#### EXERCISE AIM
A complete answer lists every line of the entries below where the string "Business" appears.
BEGIN WORKING DATA
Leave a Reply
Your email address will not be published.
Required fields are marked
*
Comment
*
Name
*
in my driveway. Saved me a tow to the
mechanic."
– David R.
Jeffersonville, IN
END WORKING DATA
BEGIN WORKING DATA
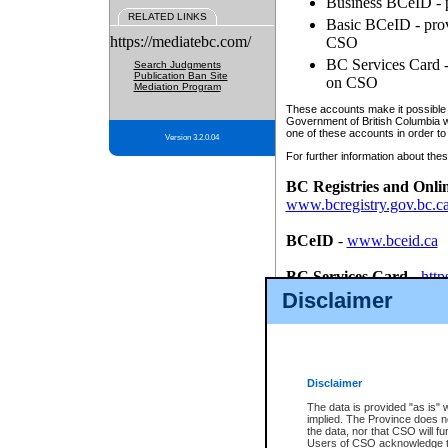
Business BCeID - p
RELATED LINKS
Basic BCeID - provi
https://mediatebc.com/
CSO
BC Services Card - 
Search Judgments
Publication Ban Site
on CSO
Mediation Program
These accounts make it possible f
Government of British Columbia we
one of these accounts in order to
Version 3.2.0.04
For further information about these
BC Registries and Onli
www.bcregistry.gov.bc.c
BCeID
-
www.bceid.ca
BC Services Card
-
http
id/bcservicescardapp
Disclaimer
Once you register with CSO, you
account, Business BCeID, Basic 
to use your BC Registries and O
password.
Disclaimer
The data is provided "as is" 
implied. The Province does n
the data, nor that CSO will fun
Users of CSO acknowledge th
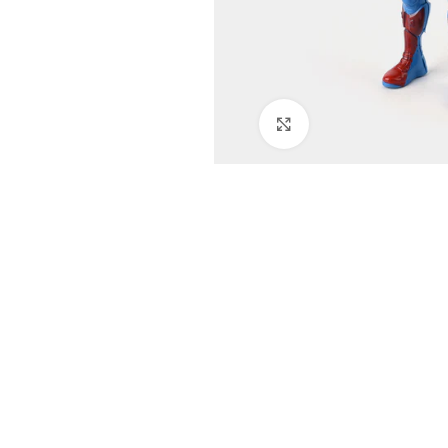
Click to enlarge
END WORKING DATA
#### YOUR RESPONSE
Business BCeID - p
account, Business BCeID, Basic 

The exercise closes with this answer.